DATA LISTING below:

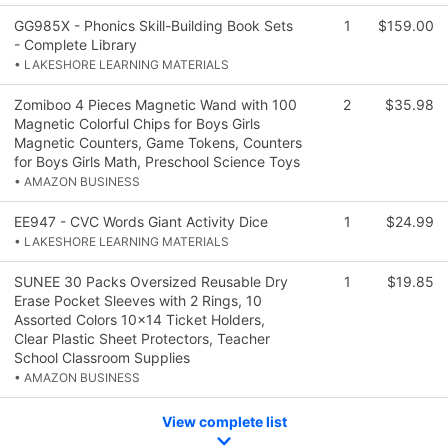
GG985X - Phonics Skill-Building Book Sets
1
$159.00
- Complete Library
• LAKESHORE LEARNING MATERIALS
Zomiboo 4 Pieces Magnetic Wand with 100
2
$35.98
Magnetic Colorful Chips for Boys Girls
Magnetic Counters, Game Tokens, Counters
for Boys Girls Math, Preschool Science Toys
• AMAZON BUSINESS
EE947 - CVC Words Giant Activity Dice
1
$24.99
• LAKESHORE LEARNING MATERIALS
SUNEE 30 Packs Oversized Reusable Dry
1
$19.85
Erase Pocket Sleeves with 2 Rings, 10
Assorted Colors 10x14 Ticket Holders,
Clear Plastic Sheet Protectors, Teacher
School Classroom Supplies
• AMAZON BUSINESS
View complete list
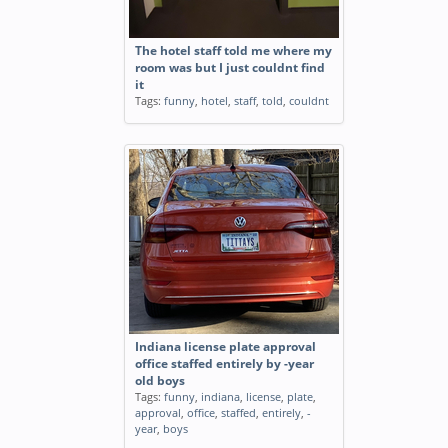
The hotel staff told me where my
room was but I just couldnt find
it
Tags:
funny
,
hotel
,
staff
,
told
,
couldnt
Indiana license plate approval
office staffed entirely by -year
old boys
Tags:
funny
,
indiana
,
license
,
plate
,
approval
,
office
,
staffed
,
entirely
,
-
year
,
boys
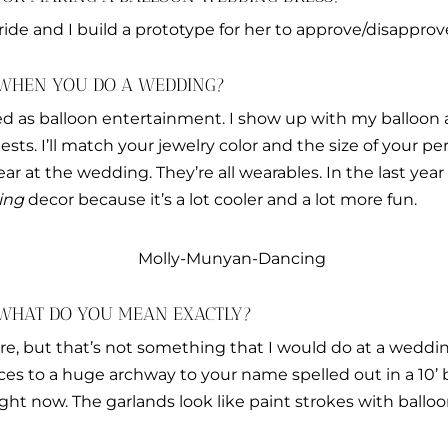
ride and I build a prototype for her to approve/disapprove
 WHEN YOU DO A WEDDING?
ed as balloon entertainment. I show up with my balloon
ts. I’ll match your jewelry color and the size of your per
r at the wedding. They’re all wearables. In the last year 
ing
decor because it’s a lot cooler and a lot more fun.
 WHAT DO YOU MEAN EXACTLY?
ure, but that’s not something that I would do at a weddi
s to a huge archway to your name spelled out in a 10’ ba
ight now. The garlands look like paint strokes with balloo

End of DATA LISTING.
DATA LISTING below:

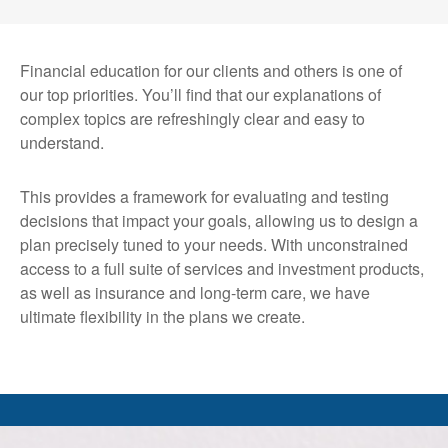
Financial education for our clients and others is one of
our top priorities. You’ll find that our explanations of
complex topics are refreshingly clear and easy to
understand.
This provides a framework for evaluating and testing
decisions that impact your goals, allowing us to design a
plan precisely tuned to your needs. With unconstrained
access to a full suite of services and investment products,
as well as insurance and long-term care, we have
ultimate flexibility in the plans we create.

End of DATA LISTING.
DATA LISTING below:

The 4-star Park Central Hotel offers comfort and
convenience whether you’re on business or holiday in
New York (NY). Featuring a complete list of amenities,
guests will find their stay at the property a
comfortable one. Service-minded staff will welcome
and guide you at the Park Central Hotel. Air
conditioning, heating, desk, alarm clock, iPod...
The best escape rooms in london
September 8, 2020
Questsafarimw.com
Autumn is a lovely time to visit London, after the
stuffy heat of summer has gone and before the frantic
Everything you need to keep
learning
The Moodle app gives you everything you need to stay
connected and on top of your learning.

End of DATA LISTING.

■ **ASSIGNED TASK**
From the listing above, the lines starting with the one that has "our top priorities." and running through the one that has "ultimate flexibility in the plans we create." should be copied exactly, ends included.

■ **ANSWER FOR THE TASK**
our top priorities. You’ll find that our explanations of
complex topics are refreshingly clear and easy to
understand.
This provides a framework for evaluating and testing
decisions that impact your goals, allowing us to design a
plan precisely tuned to your needs. With unconstrained
access to a full suite of services and investment products,
as well as insurance and long-term care, we have
ultimate flexibility in the plans we create.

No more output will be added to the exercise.